**What is being asked**
The lines to copy run from the one containing "Selección de personal" to the very end of the records; give them exactly, and only them, without pictures.

**Data to examine**
- - - - -

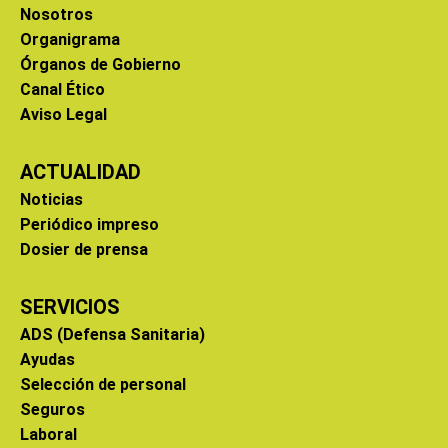
Nosotros
Organigrama
Órganos de Gobierno
Canal Ético
Aviso Legal
ACTUALIDAD
Noticias
Periódico impreso
Dosier de prensa
SERVICIOS
ADS (Defensa Sanitaria)
Ayudas
Selección de personal
Seguros
Laboral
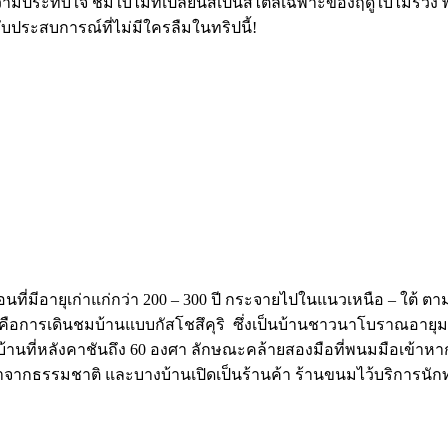
ามประทับใจ ชมใบไม้ที่เปลี่ยนสีเป็นสไตล์เฉพาะของฤดูใบไม้ร่วง 
้รับประสบการณ์ที่ไม่มีใครลืมในทริปนี้!
นที่มีอายุเก่าแก่กว่า 200 – 300 ปี กระจายไปในแนวเหนือ – ใต้ ต
ี้คือการเดินชมบ้านแบบกัสโชสึคุริ ซึ่งเป็นบ้านชาวนาโบราณอายุมา
องบ้านที่หลังคาชันถึง 60 องศา ลักษณะคล้ายสองมือที่พนมมือเข้าห
มาจากธรรมชาติ และบางบ้านเปิดเป็นร้านค้า ร้านขนมไว้บริการนักท่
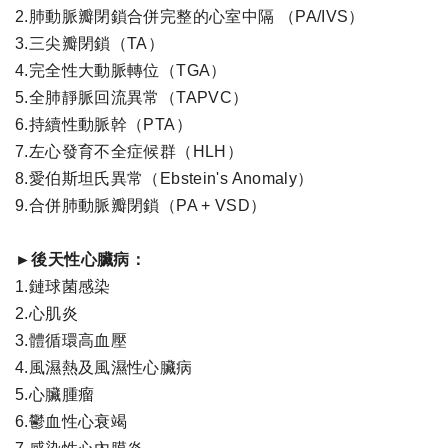
2.肺動脈瓣閉鎖合併完整的心室中隔 （PA/IVS）
3.三尖瓣閉鎖（TA）
4.完全性大動脈轉位（TGA）
5.全肺靜脈回流異常（TAPVC）
6.持續性動脈幹（PTA）
7.左心發育不全症候群（HLH）
8.愛伯斯坦氏異常（Ebstein's Anomaly）
9.合併肺動脈瓣閉鎖（PA + VSD）
►後天性心臟病：
1.鏈球菌感染
2.心肌炎
3.體循環高血壓
4.風濕熱及風濕性心臟病
5.心臟腫瘤
6.鬱血性心衰竭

- - - - -

**Response area**
Selección de personal
Seguros
Laboral
ามประทับใจ ชมใบไม้ที่เปลี่ยนสีเป็นสไตล์เฉพาะของฤดูใบไม้ร่วง 
้รับประสบการณ์ที่ไม่มีใครลืมในทริปนี้!
นที่มีอายุเก่าแก่กว่า 200 – 300 ปี กระจายไปในแนวเหนือ – ใต้ ต
ี้คือการเดินชมบ้านแบบกัสโชสึคุริ ซึ่งเป็นบ้านชาวนาโบราณอายุมา
องบ้านที่หลังคาชันถึง 60 องศา ลักษณะคล้ายสองมือที่พนมมือเข้าห
มาจากธรรมชาติ และบางบ้านเปิดเป็นร้านค้า ร้านขนมไว้บริการนักท่
2.肺動脈瓣閉鎖合併完整的心室中隔 （PA/IVS）
3.三尖瓣閉鎖（TA）
4.完全性大動脈轉位（TGA）
5.全肺靜脈回流異常（TAPVC）
6.持續性動脈幹（PTA）
7.左心發育不全症候群（HLH）
8.愛伯斯坦氏異常（Ebstein's Anomaly）
9.合併肺動脈瓣閉鎖（PA + VSD）
►後天性心臟病：
1.鏈球菌感染
2.心肌炎
3.體循環高血壓
4.風濕熱及風濕性心臟病
5.心臟腫瘤
6.鬱血性心衰竭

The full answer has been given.